[NTLUG:Discuss] Is there an easy way?
Patrick R. Michaud
pmichaud at pobox.com
Sun Jul 26 10:08:11 CDT 2009
On Sun, Jul 26, 2009 at 12:06:14AM -0500, Leroy Tennison wrote:
> I'm not even sure how to Google for this one without having to wade
> through too many extraneous hits so I'm posting here. I have three
> files and need to merge fields from each of them into a single file. A
> brief description of each is:
>
> File 1 has a phone number and an associated IP address (VOIP, Avaya PBX)
> File 2 has an IP address and an associated MAC address (Cisco router).
> File 3 has a MAC address and associated Cisco switch port assignment.
>
> I need a file containing phone number and associated switch port.

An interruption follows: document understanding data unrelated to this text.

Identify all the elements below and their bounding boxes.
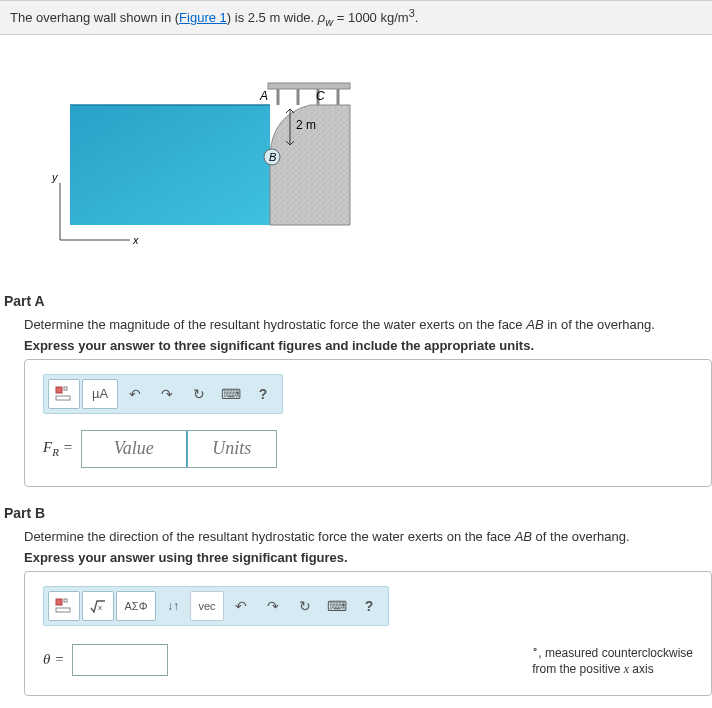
part-a-heading: Part A: [4, 293, 712, 309]
part-b-toolbar: x ΑΣΦ ↓↑ vec ↶ ↷ ↻ ⌨ ?: [43, 586, 389, 626]
rho-sub: w: [325, 16, 333, 28]
ps-period: .: [415, 10, 419, 25]
undo-icon[interactable]: ↶: [120, 380, 150, 408]
svg-rect-19: [64, 599, 67, 602]
updown-icon[interactable]: ↓↑: [158, 592, 188, 620]
part-a-question: Determine the magnitude of the resultant…: [24, 317, 712, 332]
label-C: C: [316, 89, 325, 103]
vec-button[interactable]: vec: [190, 591, 224, 621]
fr-label: FR =: [43, 439, 73, 458]
axis-x-label: x: [132, 234, 139, 246]
templates-icon[interactable]: [48, 591, 80, 621]
svg-rect-17: [56, 396, 70, 400]
svg-rect-16: [64, 387, 67, 390]
face-ab-b: AB: [515, 529, 532, 544]
value-input[interactable]: [82, 431, 186, 467]
redo-icon[interactable]: ↷: [258, 592, 288, 620]
greek-button[interactable]: ΑΣΦ: [116, 591, 156, 621]
dim-2m: 2 m: [296, 118, 316, 132]
help-icon[interactable]: ?: [354, 592, 384, 620]
part-b-answer-line: θ = ∘, measured counterclockwise from th…: [43, 642, 693, 677]
keyboard-icon[interactable]: ⌨: [322, 592, 352, 620]
figure-svg: x y A C B 2 m: [40, 65, 360, 265]
part-b-answer-box: x ΑΣΦ ↓↑ vec ↶ ↷ ↻ ⌨ ? θ = ∘, measured c…: [24, 571, 712, 696]
figure-area: x y A C B 2 m: [0, 35, 712, 285]
figure-link[interactable]: Figure 1: [179, 10, 227, 25]
svg-text:x: x: [98, 603, 102, 612]
part-a-answer-box: µA ↶ ↷ ↻ ⌨ ? FR =: [24, 359, 712, 487]
svg-rect-18: [56, 599, 62, 605]
ps-text-1: The overhang wall shown in (: [10, 10, 179, 25]
reset-icon[interactable]: ↻: [184, 380, 214, 408]
part-a-body: Determine the magnitude of the resultant…: [24, 317, 712, 487]
problem-statement: The overhang wall shown in (Figure 1) is…: [0, 0, 712, 35]
svg-rect-6: [70, 105, 270, 225]
theta-suffix: ∘, measured counterclockwise from the po…: [512, 642, 693, 677]
svg-rect-15: [56, 387, 62, 393]
sqrt-icon[interactable]: x: [82, 591, 114, 621]
ps-text-3: = 1000 kg/m: [333, 10, 409, 25]
svg-rect-20: [56, 608, 70, 612]
axis-y-label: y: [51, 171, 59, 183]
part-b-question: Determine the direction of the resultant…: [24, 529, 712, 544]
part-b-instruction: Express your answer using three signific…: [24, 550, 712, 565]
help-icon[interactable]: ?: [248, 380, 278, 408]
reset-icon[interactable]: ↻: [290, 592, 320, 620]
keyboard-icon[interactable]: ⌨: [216, 380, 246, 408]
face-ab-a: AB: [526, 317, 543, 332]
units-button[interactable]: µA: [82, 379, 118, 409]
redo-icon[interactable]: ↷: [152, 380, 182, 408]
part-a-instruction: Express your answer to three significant…: [24, 338, 712, 353]
undo-icon[interactable]: ↶: [226, 592, 256, 620]
part-b-body: Determine the direction of the resultant…: [24, 529, 712, 696]
label-A: A: [259, 89, 268, 103]
templates-icon[interactable]: [48, 379, 80, 409]
svg-rect-7: [268, 83, 350, 89]
units-input[interactable]: [188, 431, 276, 467]
part-b-heading: Part B: [4, 505, 712, 521]
ps-text-2: ) is 2.5 m wide.: [227, 10, 318, 25]
label-B: B: [269, 151, 276, 163]
value-units-pair: [81, 430, 277, 468]
theta-label: θ =: [43, 651, 64, 668]
part-a-toolbar: µA ↶ ↷ ↻ ⌨ ?: [43, 374, 283, 414]
part-a-answer-line: FR =: [43, 430, 693, 468]
theta-input[interactable]: [72, 644, 168, 676]
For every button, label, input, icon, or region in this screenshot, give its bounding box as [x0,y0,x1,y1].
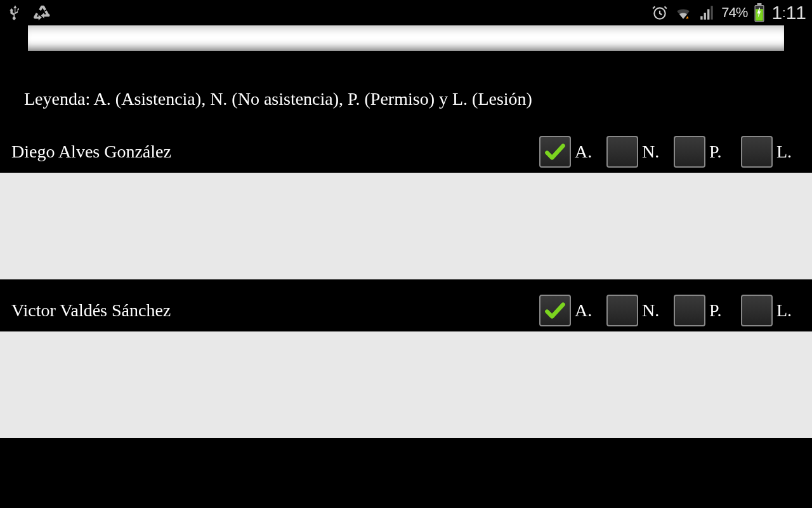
player-block: Victor Valdés Sánchez A. N. P. L. [0,290,812,438]
player-name: Diego Alves González [11,142,171,162]
content: Leyenda: A. (Asistencia), N. (No asisten… [0,25,812,442]
note-area[interactable] [0,173,812,279]
status-right: 74% 1:11 [652,2,806,23]
signal-icon [698,4,715,21]
status-clock: 1:11 [771,2,806,23]
label-n: N. [639,300,669,321]
top-field-wrap [0,25,812,89]
top-input[interactable] [28,25,784,51]
checkbox-l[interactable] [741,295,773,326]
player-header: Victor Valdés Sánchez A. N. P. L. [0,291,812,331]
checkbox-p[interactable] [674,136,705,168]
clock-min: 11 [786,2,806,23]
checkbox-p[interactable] [674,295,705,326]
divider [0,279,812,290]
label-a: A. [572,300,601,321]
usb-icon [6,4,24,22]
checkbox-n[interactable] [606,136,638,168]
label-l: L. [774,142,803,162]
player-block: Diego Alves González A. N. P. L. [0,131,812,279]
label-l: L. [774,300,803,321]
divider [0,438,812,442]
legend-text: Leyenda: A. (Asistencia), N. (No asisten… [0,89,812,131]
alarm-icon [652,4,668,21]
label-p: P. [707,142,736,162]
recycle-icon [33,3,52,22]
label-n: N. [639,142,669,162]
battery-icon [754,3,765,22]
svg-rect-2 [757,3,762,5]
status-bar: 74% 1:11 [0,0,812,25]
checkbox-a[interactable] [539,136,571,168]
clock-hour: 1 [771,2,782,23]
checkbox-group: A. N. P. L. [539,295,803,326]
note-area[interactable] [0,331,812,438]
checkbox-a[interactable] [539,295,571,326]
checkbox-l[interactable] [741,136,773,168]
checkbox-n[interactable] [606,295,638,326]
label-p: P. [707,300,736,321]
battery-percent: 74% [721,4,747,21]
label-a: A. [572,142,601,162]
wifi-icon [674,4,692,21]
player-name: Victor Valdés Sánchez [11,300,171,321]
player-header: Diego Alves González A. N. P. L. [0,132,812,173]
checkbox-group: A. N. P. L. [539,136,803,168]
status-left [6,3,52,22]
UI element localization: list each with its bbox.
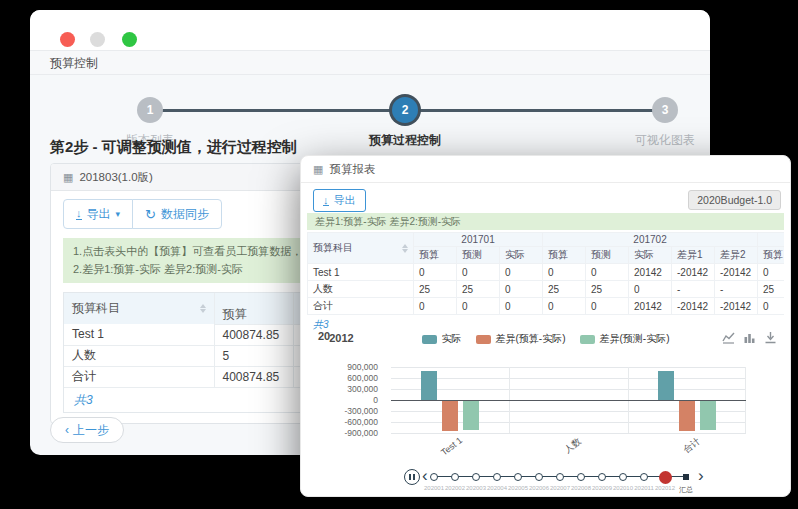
legend-item-actual[interactable]: 实际 [422,332,462,346]
column-header[interactable]: 预算 [414,247,457,264]
version-panel-title: 201803(1.0版) [79,171,153,183]
cell-value: 400874.85 [214,324,293,345]
timeline-point[interactable] [451,473,459,481]
column-header-subject[interactable]: 预算科目 [308,233,414,264]
cell-value: 0 [457,298,500,315]
download-icon: ↓ [323,195,329,206]
timeline-point[interactable] [514,473,522,481]
timeline-prev-icon[interactable]: ‹ [422,466,428,486]
column-header-subject[interactable]: 预算科目 [64,293,214,324]
column-header[interactable]: 预测 [457,247,500,264]
data-sync-button[interactable]: ↻ 数据同步 [132,199,222,229]
x-axis-line [391,400,746,401]
subject-header-label: 预算科目 [72,300,120,317]
cell-value: 25 [457,281,500,298]
diff-notice: 差异1:预算-实际 差异2:预测-实际 [307,213,784,230]
column-header[interactable]: 实际 [500,247,543,264]
bar-chart-icon[interactable] [743,331,756,344]
cell-value: - [715,281,758,298]
cell-subject: 人数 [64,345,214,366]
column-header[interactable]: 差异1 [672,247,715,264]
cell-value: 0 [500,281,543,298]
legend-item-diff-budget[interactable]: 差异(预算-实际) [476,332,566,346]
group-header-201701: 201701 [414,233,543,247]
zoom-button[interactable] [122,32,137,47]
timeline-point[interactable] [430,473,438,481]
chart-timeline: ‹ 20200120200220200320200420200520200620… [301,459,790,497]
group-header-empty [214,293,293,305]
timeline-point-current[interactable] [659,471,672,484]
chevron-left-icon: ‹ [65,423,69,437]
cell-value: 25 [414,281,457,298]
y-tick: 600,000 [301,373,378,383]
cell-value: 0 [414,298,457,315]
cell-value: 0 [500,298,543,315]
version-badge[interactable]: 2020Budget-1.0 [688,190,781,210]
report-header: ▦预算报表 [301,156,790,183]
gridline [391,367,746,368]
gridline [391,389,746,390]
step-2-label: 预算过程控制 [335,132,475,149]
timeline-point[interactable] [535,473,543,481]
timeline-point[interactable] [640,473,648,481]
gridline [391,433,746,434]
export-button-label: 导出 [87,206,111,223]
legend-label: 差异(预算-实际) [496,332,566,346]
previous-step-label: 上一步 [73,422,109,439]
cell-subject: Test 1 [64,324,214,345]
timeline-point[interactable] [598,473,606,481]
timeline-point[interactable] [577,473,585,481]
chart-bar [679,401,695,431]
sort-icon [402,244,408,253]
save-image-icon[interactable] [764,331,777,344]
cell-value: 400874.85 [214,366,293,387]
previous-step-button[interactable]: ‹ 上一步 [50,417,124,443]
cell-value: 0 [543,264,586,281]
timeline-points: 2020012020022020032020042020052020062020… [434,459,699,497]
timeline-point[interactable] [493,473,501,481]
column-header[interactable]: 预算 [543,247,586,264]
cell-subject: 合计 [308,298,414,315]
chart-bar [700,401,716,430]
column-header-budget[interactable]: 预算 [214,305,293,324]
step-3-circle[interactable]: 3 [652,97,678,123]
report-title: 预算报表 [329,163,375,175]
subject-header-label: 预算科目 [313,241,353,255]
cell-value: -20142 [715,298,758,315]
step-1-circle[interactable]: 1 [137,97,163,123]
line-chart-icon[interactable] [722,331,735,344]
timeline-point[interactable] [619,473,627,481]
y-tick: 0 [301,395,378,405]
column-header[interactable]: 实际 [629,247,672,264]
report-export-label: 导出 [334,193,356,208]
legend-item-diff-forecast[interactable]: 差异(预测-实际) [580,332,670,346]
timeline-point[interactable] [556,473,564,481]
timeline-point-summary[interactable] [683,474,689,480]
cell-value: 0 [758,298,784,315]
export-button[interactable]: ↓ 导出 ▾ [63,199,133,229]
cell-value: 25 [758,281,784,298]
column-header[interactable]: 预算 [758,247,784,264]
timeline-point[interactable] [472,473,480,481]
cell-value: -20142 [715,264,758,281]
y-tick: 300,000 [301,384,378,394]
timeline-next-icon[interactable]: › [698,466,704,486]
column-header[interactable]: 预测 [586,247,629,264]
step-3-label: 可视化图表 [595,132,710,149]
gridline [391,378,746,379]
chevron-down-icon: ▾ [116,209,121,219]
pause-button[interactable] [404,469,420,485]
report-export-button[interactable]: ↓ 导出 [313,189,366,212]
cell-value: 0 [543,298,586,315]
page-title: 预算控制 [30,50,710,75]
stepper: 1 2 3 版本列表 预算过程控制 可视化图表 [30,76,710,138]
chart-bar [463,401,479,430]
close-button[interactable] [60,32,75,47]
group-header-next [758,233,784,247]
step-2-circle[interactable]: 2 [392,97,418,123]
cell-value: 25 [543,281,586,298]
bar-chart: 202012 实际 差异(预算-实际) 差异(预测-实际) 900,000 60… [301,326,790,466]
minimize-button[interactable] [90,32,105,47]
y-axis-labels: 900,000 600,000 300,000 0 -300,000 -600,… [301,367,384,433]
column-header[interactable]: 差异2 [715,247,758,264]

> [...] Wondering if there's a utility to take
> the files directly and do the "merge".
You might want to look at the "join" command then ("man join").
Here's an example:
$ cat file1 # phone to IP, sorted by IP
555-1212 192.168.1.1
555-1458 192.168.1.2
555-0345 192.168.1.3
555-1323 192.168.1.4
555-2143 192.168.1.5
$ cat file2 # IP to MAC, sorted by IP
192.168.1.1 00:12:3f:24:07:65
192.168.1.2 00:12:3f:14:15:16
192.168.1.3 00:12:3f:01:01:01
192.168.1.4 00:12:3f:78:78:78
192.168.1.5 00:12:3f:54:12:36
$ cat file3 # MAC to switch port, sorted by MAC
00:12:3f:01:01:01 port23
00:12:3f:14:15:16 port05
00:12:3f:24:07:65 port16
00:12:3f:54:12:36 port01
00:12:3f:78:78:78 port08
$ join -1 2 file1 file2 | sort -k 3 | join -1 3 - file3
00:12:3f:01:01:01 192.168.1.3 555-0345 port23
00:12:3f:14:15:16 192.168.1.2 555-1458 port05
00:12:3f:24:07:65 192.168.1.1 555-1212 port16
00:12:3f:54:12:36 192.168.1.5 555-2143 port01
00:12:3f:78:78:78 192.168.1.4 555-1323 port08
Note that "join" expects each input file to be sorted on the field
to be joined (easily done using "sort"). Here then, is what that
final command is doing:
* "join -1 2 file1 file2" produces a file by matching the IP
addresses in file1 and file2, resulting in a mapping of
phone numbers to MAC addresses. The "-1 2" option says that
we want to join based on the second column of file1 (the
first column of file2 is assumed).
* "sort -k 3" sorts that output by MAC address, so we can join
it with file3 in the next step
* "join -1 3 - file3" matches the MAC addresses coming from the
previous join+sort with the MAC addresses in file3. The "-1 3"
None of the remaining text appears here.